■ **Task instructions**
Print the data below again in full, exactly as it stands, with no images.

■ **Information**
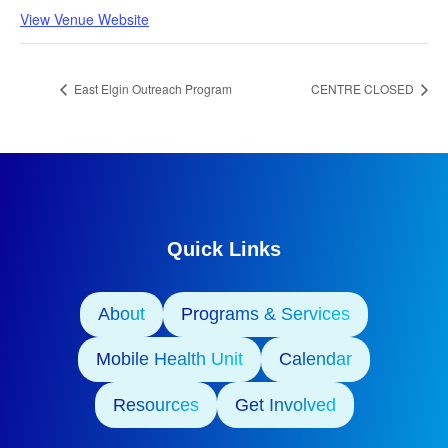
View Venue Website
East Elgin Outreach Program
CENTRE CLOSED
Quick Links
About
Programs & Services
Mobile Health Unit
Calendar
Resources
Get Involved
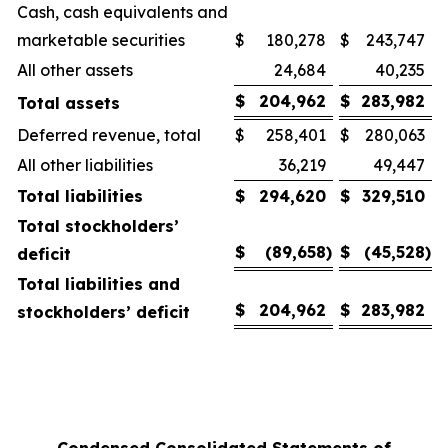
Cash, cash equivalents and
marketable securities
$
180,278
$
243,747
All other assets
24,684
40,235
$
204,962
$
283,982
Total assets
Deferred revenue, total
$
258,401
$
280,063
All other liabilities
36,219
49,447
Total liabilities
$
294,620
$
329,510
Total stockholders’
$
(89,658
)
$
(45,528
)
deficit
Total liabilities and
$
204,962
$
283,982
stockholders’ deficit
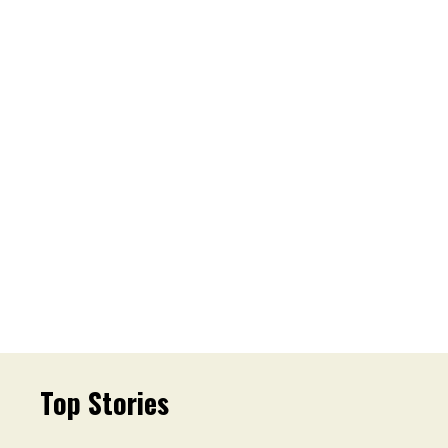
Top Stories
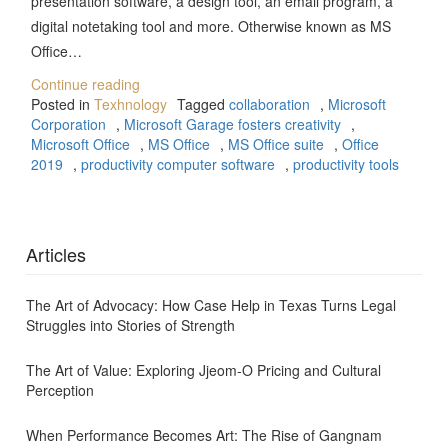
presentation software, a design tool, an email program, a
digital notetaking tool and more. Otherwise known as MS
Office…
Continue reading
Posted in
Texhnology
Tagged
collaboration
,
Microsoft
Corporation
,
Microsoft Garage fosters creativity
,
Microsoft Office
,
MS Office
,
MS Office suite
,
Office
2019
,
productivity computer software
,
productivity tools
Articles
The Art of Advocacy: How Case Help in Texas Turns Legal
Struggles into Stories of Strength
The Art of Value: Exploring Jjeom-O Pricing and Cultural
Perception
When Performance Becomes Art: The Rise of Gangnam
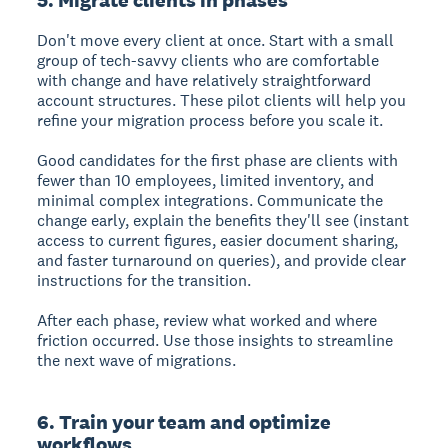
Don't move every client at once. Start with a small
group of tech-savvy clients who are comfortable
with change and have relatively straightforward
account structures. These pilot clients will help you
refine your migration process before you scale it.
Good candidates for the first phase are clients with
fewer than 10 employees, limited inventory, and
minimal complex integrations. Communicate the
change early, explain the benefits they'll see (instant
access to current figures, easier document sharing,
and faster turnaround on queries), and provide clear
instructions for the transition.
After each phase, review what worked and where
friction occurred. Use those insights to streamline
the next wave of migrations.
6. Train your team and optimize
workflows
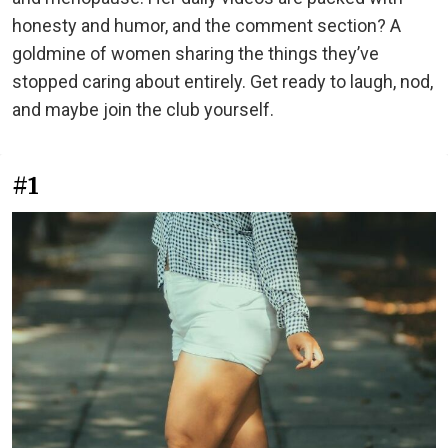
honesty and humor, and the comment section? A
goldmine of women sharing the things they’ve
stopped caring about entirely. Get ready to laugh, nod,
and maybe join the club yourself.
#1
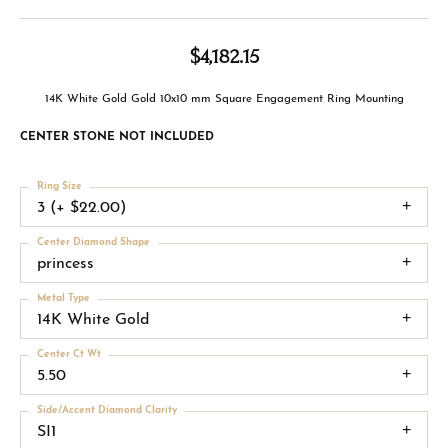
$4,182.15
14K White Gold Gold 10x10 mm Square Engagement Ring Mounting
CENTER STONE NOT INCLUDED
Ring Size
3 (+ $22.00)
Center Diamond Shape
princess
Metal Type
14K White Gold
Center Ct Wt
5.50
Side/Accent Diamond Clarity
SI1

■ **Task solution**
View Venue Website
East Elgin Outreach Program
CENTRE CLOSED
Quick Links
About
Programs & Services
Mobile Health Unit
Calendar
Resources
Get Involved
Cash, cash equivalents and
marketable securities
$
180,278
$
243,747
All other assets
24,684
40,235
$
204,962
$
283,982
Total assets
Deferred revenue, total
$
258,401
$
280,063
All other liabilities
36,219
49,447
Total liabilities
$
294,620
$
329,510
Total stockholders’
$
(89,658
)
$
(45,528
)
deficit
Total liabilities and
$
204,962
$
283,982
stockholders’ deficit
Top Stories
presentation software, a design tool, an email program, a
digital notetaking tool and more. Otherwise known as MS
Office…
Continue reading
Posted in
Texhnology
Tagged
collaboration
,
Microsoft
Corporation
,
Microsoft Garage fosters creativity
,
Microsoft Office
,
MS Office
,
MS Office suite
,
Office
2019
,
productivity computer software
,
productivity tools
Articles
The Art of Advocacy: How Case Help in Texas Turns Legal
Struggles into Stories of Strength
The Art of Value: Exploring Jjeom-O Pricing and Cultural
Perception
When Performance Becomes Art: The Rise of Gangnam
Don't move every client at once. Start with a small
group of tech-savvy clients who are comfortable
with change and have relatively straightforward
account structures. These pilot clients will help you
refine your migration process before you scale it.
Good candidates for the first phase are clients with
fewer than 10 employees, limited inventory, and
minimal complex integrations. Communicate the
change early, explain the benefits they'll see (instant
access to current figures, easier document sharing,
and faster turnaround on queries), and provide clear
instructions for the transition.
After each phase, review what worked and where
friction occurred. Use those insights to streamline
the next wave of migrations.
6. Train your team and optimize
workflows
honesty and humor, and the comment section? A
goldmine of women sharing the things they’ve
stopped caring about entirely. Get ready to laugh, nod,
and maybe join the club yourself.
#1
$4,182.15
14K White Gold Gold 10x10 mm Square Engagement Ring Mounting
CENTER STONE NOT INCLUDED
Ring Size
3 (+ $22.00)
Center Diamond Shape
princess
Metal Type
14K White Gold
Center Ct Wt
5.50
Side/Accent Diamond Clarity
SI1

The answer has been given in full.